Esporotricose avança entre gatos e acende alerta durante férias
Médicos-veterinários alertam sobre cuidados nas férias de verão para evitar a esporotricose transmitida por gatos em crianças e adultos
As férias de verão costumam ampliar o uso de parques, praças e áreas livres por famílias em busca de lazer. No mesmo período, cresce também a circulação de gatos pelas ruas, impulsionada pelo aumento das horas de luz natural, que estimula a atividade reprodutiva desses animais. Esse movimento coincide com um avanço preocupante da esporotricose, uma infecção causada por fungos do gênero Sporothrix spp, que tem afetado gatos em diversas regiões do país.
A doença provoca lesões na pele que permanecem abertas e favorecem novas contaminações. Além de atingir felinos, a esporotricose pode ser transmitida a cães e humanos, o que levou o Ministério da Saúde a tornar a infecção humana de notificação obrigatória em 2025, diante do aumento dos casos.
“A esporotricose é uma doença que exige acompanhamento veterinário e tratamento prolongado, o que representa um grande desafio em muitos municípios brasileiros, especialmente nas áreas com alta circulação de gatos não castrados e com livre acesso às ruas. O tratamento envolve medicação oral diária por vários meses, e a resposta pode variar conforme o estágio da doença e as condições do animal”, explica o médico veterinário Carlos Brunner.
Segundo especialistas, o principal risco está no contato direto com gatos doentes. “No Brasil, a principal forma de transmissão da esporotricose ocorre por trauma ocasionado por mordida e ou arranhão de gatos doentes. Outra forma de transmissão pode ocorrer após trauma com matéria vegetal contaminada, como espinhos de roseiras ou farpas de madeira”, explica a médica veterinária Isabella Dib Gremiao, pesquisadora da Fundação Oswaldo Cruz.
Ela destaca que o lazer em áreas abertas não é, por si só, um fator de risco elevado. “O simples contato com solo, areia ou grama, de maneira geral, não representa risco significativo para a aquisição da infecção. Mesmo em áreas urbanas com maior circulação de animais, o lazer em áreas abertas não constitui, por si só, uma via comum de infecção. O principal cuidado deve ser evitar contato direto com gatos doentes, especialmente arranhões, mordidas ou contato com secreções das lesões”, afirma.

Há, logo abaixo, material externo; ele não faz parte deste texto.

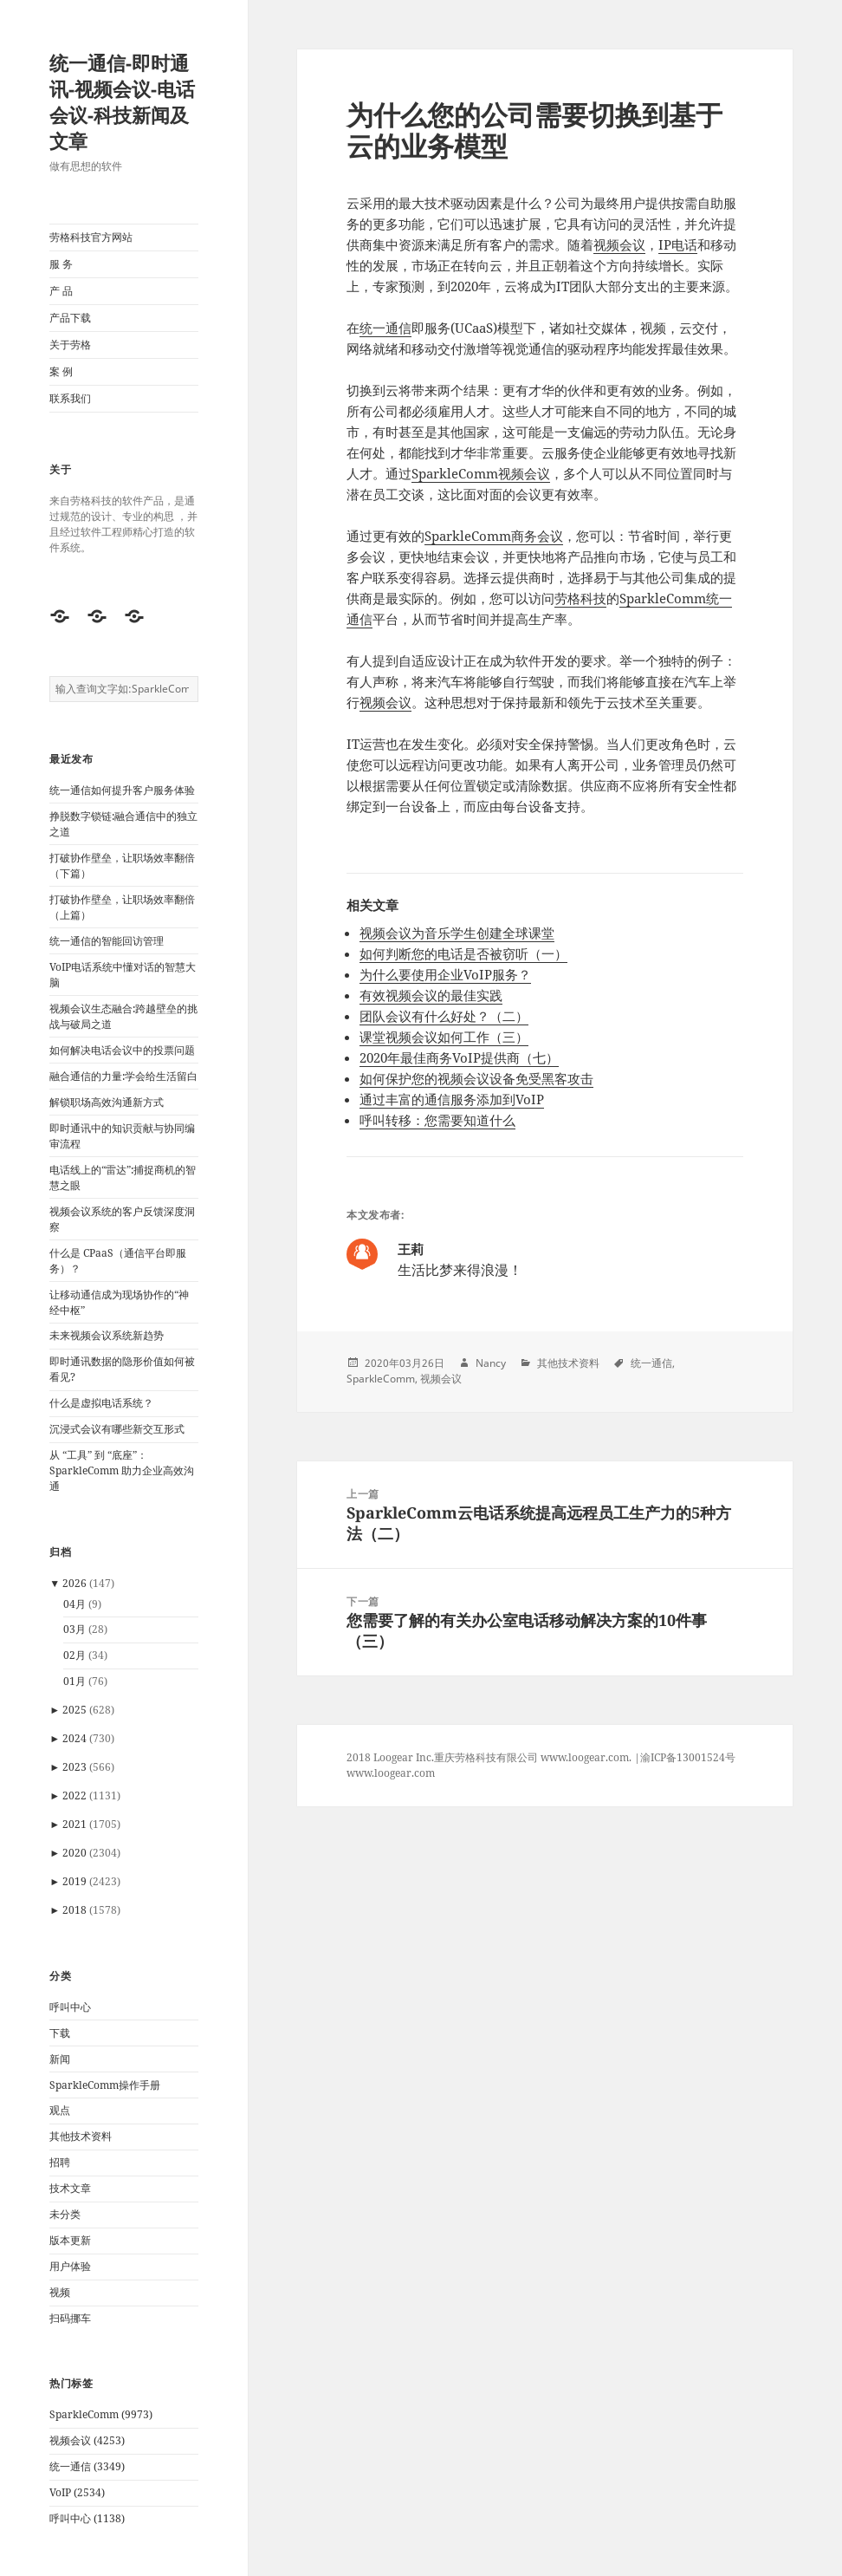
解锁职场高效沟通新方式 (106, 1102)
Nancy (491, 1363)
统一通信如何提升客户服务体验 (122, 790)
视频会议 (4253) (87, 2440)
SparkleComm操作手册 (104, 2085)
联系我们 (70, 398)
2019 (74, 1881)
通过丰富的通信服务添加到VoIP (451, 1099)
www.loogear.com (391, 1773)
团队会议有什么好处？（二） (443, 1016)
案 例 (61, 371)
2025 (74, 1709)
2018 (74, 1910)
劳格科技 (580, 598)
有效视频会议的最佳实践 (430, 995)
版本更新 (70, 2240)
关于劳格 (70, 344)
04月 (74, 1604)
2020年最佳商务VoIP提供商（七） (459, 1057)
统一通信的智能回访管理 (106, 940)
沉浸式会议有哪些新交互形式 (117, 1428)
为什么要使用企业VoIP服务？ (445, 974)
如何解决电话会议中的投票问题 (122, 1050)
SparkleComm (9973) (100, 2414)
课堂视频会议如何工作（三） (443, 1036)
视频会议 (619, 244)
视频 (59, 2292)
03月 (74, 1629)
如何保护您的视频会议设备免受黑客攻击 (476, 1078)
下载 (59, 2033)
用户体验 (70, 2266)
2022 (74, 1795)
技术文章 (70, 2188)
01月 (74, 1681)
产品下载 (70, 317)
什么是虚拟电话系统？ (101, 1402)
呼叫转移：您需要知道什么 (437, 1120)
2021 (74, 1824)
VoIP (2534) (77, 2492)
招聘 (59, 2162)
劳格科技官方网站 (91, 237)
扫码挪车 (70, 2318)
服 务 (61, 264)
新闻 (59, 2059)
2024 (74, 1738)
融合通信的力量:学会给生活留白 (123, 1076)
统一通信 (385, 327)
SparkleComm (381, 1378)
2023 (74, 1767)
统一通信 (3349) (87, 2466)
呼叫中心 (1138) (87, 2518)
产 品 (61, 290)
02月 (74, 1655)
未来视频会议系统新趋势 (106, 1335)
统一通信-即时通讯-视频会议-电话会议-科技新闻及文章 (122, 101)
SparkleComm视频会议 (480, 473)
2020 (74, 1852)
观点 (59, 2110)
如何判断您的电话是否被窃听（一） (463, 953)
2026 (74, 1583)
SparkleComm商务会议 (493, 535)
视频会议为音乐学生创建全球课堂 (456, 932)
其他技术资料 (80, 2136)
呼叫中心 (70, 2007)
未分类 (65, 2214)
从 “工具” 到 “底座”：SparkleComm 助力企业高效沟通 (121, 1470)
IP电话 (677, 244)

Os sinais da doença costumam ser visíveis. “Os sinais clínicos mais comuns incluem lesões (feridas) na pele que não cicatrizam, podendo ser localizadas ou disseminadas. Essas feridas costumam ser exsudativas, com presença de sangue e ou pus e aparecem com maior frequência na face, nariz, orelhas, patas e cauda”, esclarece a pesquisadora.

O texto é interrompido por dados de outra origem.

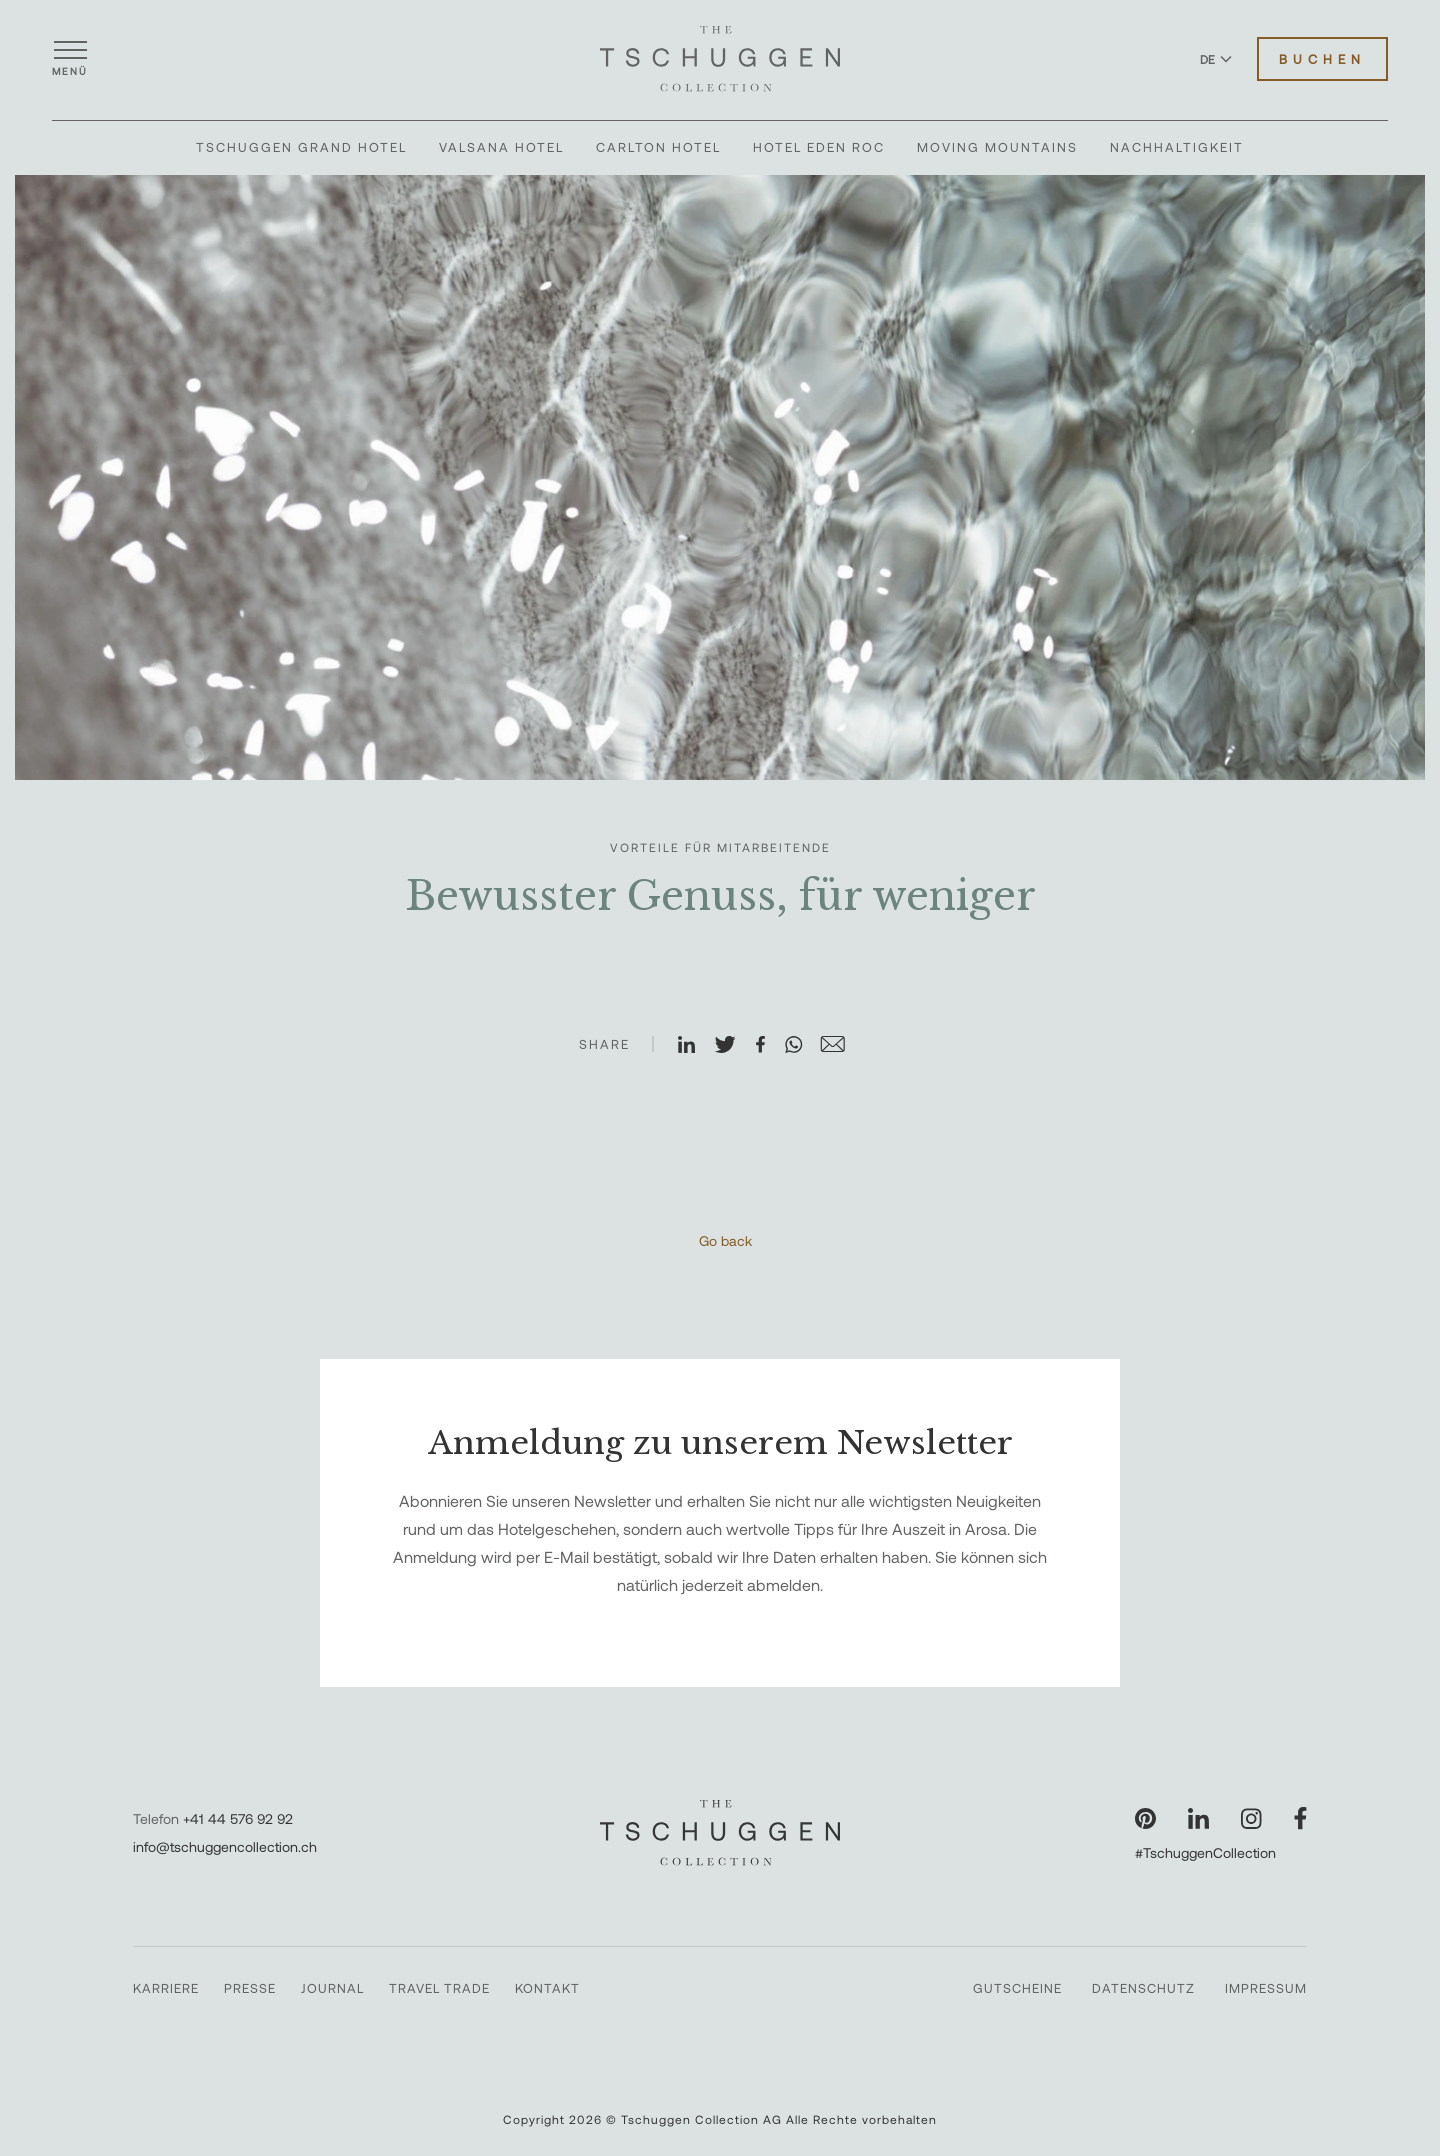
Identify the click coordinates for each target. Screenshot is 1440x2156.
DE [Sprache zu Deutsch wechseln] (1216, 59)
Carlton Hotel (658, 147)
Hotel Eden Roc (819, 147)
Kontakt (547, 1988)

Avanço tecnológico pode reduzir tempo de tratamento
Um grupo de pesquisadores brasileiros desenvolveu uma técnica experimental que pode reduzir de forma significativa o tempo de tratamento da esporotricose felina. “O tratamento convencional leva muitos meses e chega a custar quase 500 reais, o que torna inviável para os cuidadores de baixa renda e ONGs que atuam recolhendo e cuidando destes animais. Mas graças a técnica que desenvolvemos, os resultados são muito promissores”, relata Brunner.
Segundo ele, os testes preliminares indicam melhora expressiva das lesões em uma ou duas aplicações. “O uso desta técnica, contribui não apenas para salvar a vida destes gatos, mas como uma ferramenta muito importante para a saúde pública”, afirma.
Especialistas reforçam que gatos doentes não devem ser abandonados e que a esporotricose tem cura quando diagnosticada precocemente, sendo o tratamento adequado essencial para reduzir o sofrimento dos animais e interromper a cadeia de transmissão.